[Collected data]
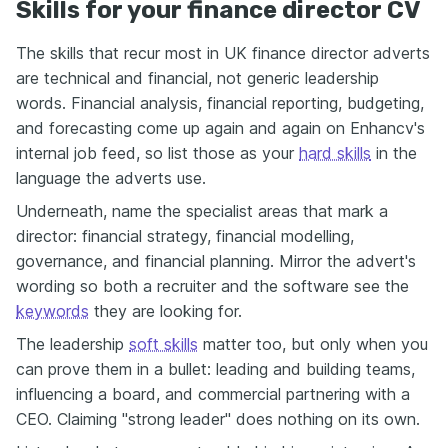
Skills for your finance director CV
The skills that recur most in UK finance director adverts
are technical and financial, not generic leadership
words. Financial analysis, financial reporting, budgeting,
and forecasting come up again and again on Enhancv's
internal job feed, so list those as your
hard skills
in the
language the adverts use.
Underneath, name the specialist areas that mark a
director: financial strategy, financial modelling,
governance, and financial planning. Mirror the advert's
wording so both a recruiter and the software see the
keywords
they are looking for.
The leadership
soft skills
matter too, but only when you
can prove them in a bullet: leading and building teams,
influencing a board, and commercial partnering with a
CEO. Claiming "strong leader" does nothing on its own.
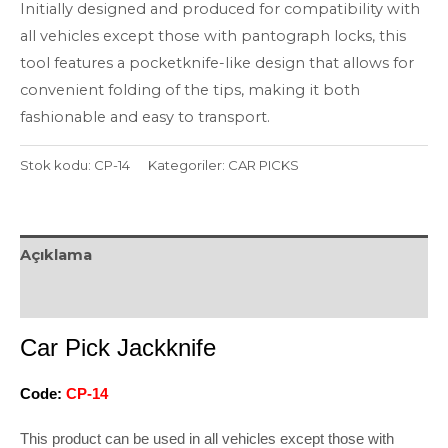
Initially designed and produced for compatibility with
all vehicles except those with pantograph locks, this
tool features a pocketknife-like design that allows for
convenient folding of the tips, making it both
fashionable and easy to transport.
Stok kodu:
CP-14
Kategoriler:
CAR PICKS
Açıklama
Değerlendirmeler (0)
Car Pick Jackknife
Code:
CP-14
This product can be used in all vehicles except those with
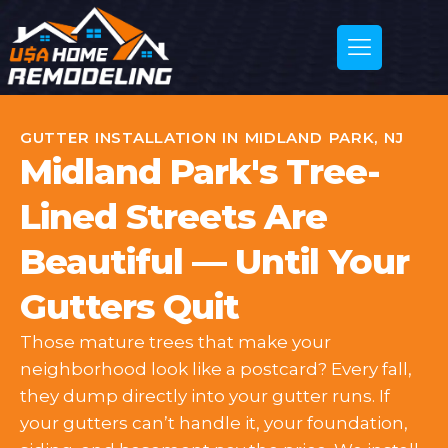
GUTTER INSTALLATION IN MIDLAND PARK, NJ
Midland Park's Tree-
Lined Streets Are
Beautiful — Until Your
Gutters Quit
Those mature trees that make your
neighborhood look like a postcard? Every fall,
they dump directly into your gutter runs. If
your gutters can’t handle it, your foundation,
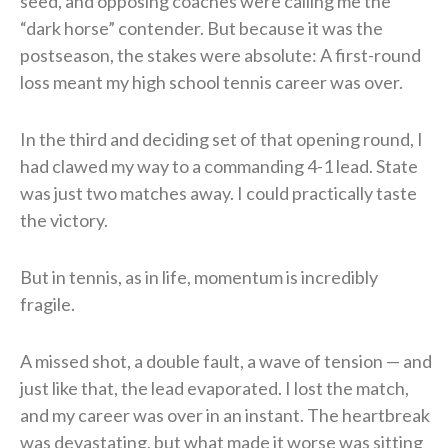
seed, and opposing coaches were calling me the
“dark horse” contender. But because it was the
postseason, the stakes were absolute: A first-round
loss meant my high school tennis career was over.
In the third and deciding set of that opening round, I
had clawed my way to a commanding 4-1 lead. State
was just two matches away. I could practically taste
the victory.
But in tennis, as in life, momentum is incredibly
fragile.
A missed shot, a double fault, a wave of tension — and
just like that, the lead evaporated. I lost the match,
and my career was over in an instant. The heartbreak
was devastating, but what made it worse was sitting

▸ WHAT YOU NEED TO DO
Look for the word "both" in the records above, count the lines that hold it, and give only that number.

▸ RESPONSE
2